**ACTIVITY:** Look below for the line containing "Discover resources to". Reproduce it and every line after it exactly, and nothing more.

**RECORDS SUPPLIED:**
--- START ---
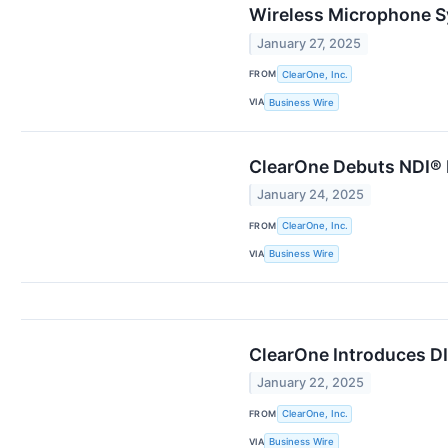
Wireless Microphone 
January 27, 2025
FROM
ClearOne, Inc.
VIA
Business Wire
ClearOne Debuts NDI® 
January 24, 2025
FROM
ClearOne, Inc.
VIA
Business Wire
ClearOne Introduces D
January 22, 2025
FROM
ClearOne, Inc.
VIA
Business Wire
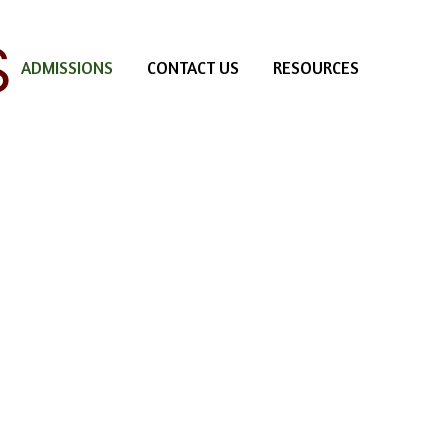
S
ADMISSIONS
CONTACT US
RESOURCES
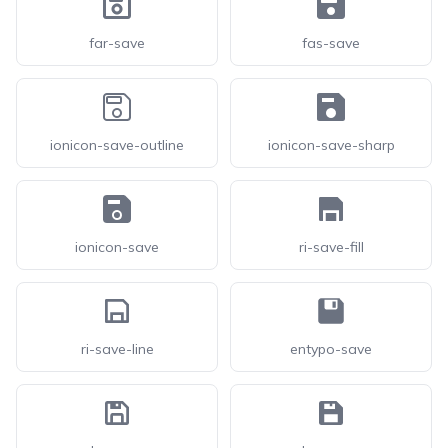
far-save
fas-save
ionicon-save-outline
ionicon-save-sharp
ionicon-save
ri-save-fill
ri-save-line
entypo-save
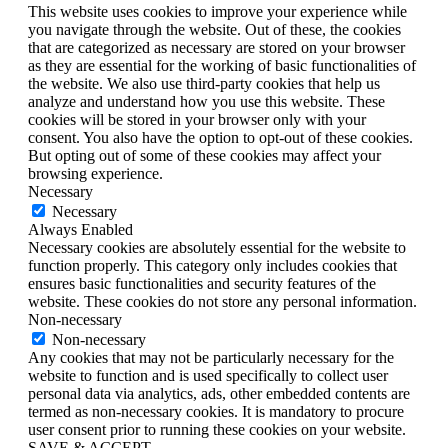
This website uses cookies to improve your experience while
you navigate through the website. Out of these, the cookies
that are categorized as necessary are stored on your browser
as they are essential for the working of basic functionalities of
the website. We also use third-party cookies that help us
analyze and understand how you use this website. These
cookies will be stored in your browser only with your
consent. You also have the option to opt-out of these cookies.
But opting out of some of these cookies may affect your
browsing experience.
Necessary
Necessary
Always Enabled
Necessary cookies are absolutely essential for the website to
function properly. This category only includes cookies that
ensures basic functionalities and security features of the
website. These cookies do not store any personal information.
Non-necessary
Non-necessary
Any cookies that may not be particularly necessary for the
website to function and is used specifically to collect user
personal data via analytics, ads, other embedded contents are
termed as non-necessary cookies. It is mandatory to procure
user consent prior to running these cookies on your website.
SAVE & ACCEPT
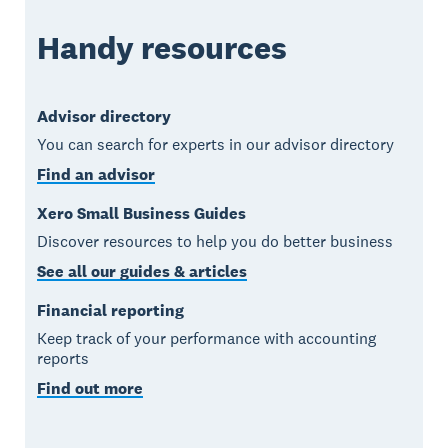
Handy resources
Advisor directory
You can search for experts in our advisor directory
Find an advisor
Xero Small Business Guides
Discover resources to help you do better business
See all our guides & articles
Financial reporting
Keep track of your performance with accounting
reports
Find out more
--- END ---
**FINAL ANSWER:**
Discover resources to help you do better business
See all our guides & articles
Financial reporting
Keep track of your performance with accounting
reports
Find out more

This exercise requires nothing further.